-- Task requirements --
Restate word for word each line of the data, starting at the one containing "Royal Bank of Canada" and running through the last.

** Dataset excerpts follows **

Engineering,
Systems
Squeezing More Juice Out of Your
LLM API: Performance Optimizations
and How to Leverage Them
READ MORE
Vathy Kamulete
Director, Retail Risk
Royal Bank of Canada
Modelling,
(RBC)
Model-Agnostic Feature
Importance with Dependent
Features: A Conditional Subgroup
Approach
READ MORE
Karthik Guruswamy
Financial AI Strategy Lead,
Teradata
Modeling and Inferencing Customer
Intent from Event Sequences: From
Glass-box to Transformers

** End of Dataset excerpts **

-- Exercise answer --
Royal Bank of Canada
Modelling,
(RBC)
Model-Agnostic Feature
Importance with Dependent
Features: A Conditional Subgroup
Approach
READ MORE
Karthik Guruswamy
Financial AI Strategy Lead,
Teradata
Modeling and Inferencing Customer
Intent from Event Sequences: From
Glass-box to Transformers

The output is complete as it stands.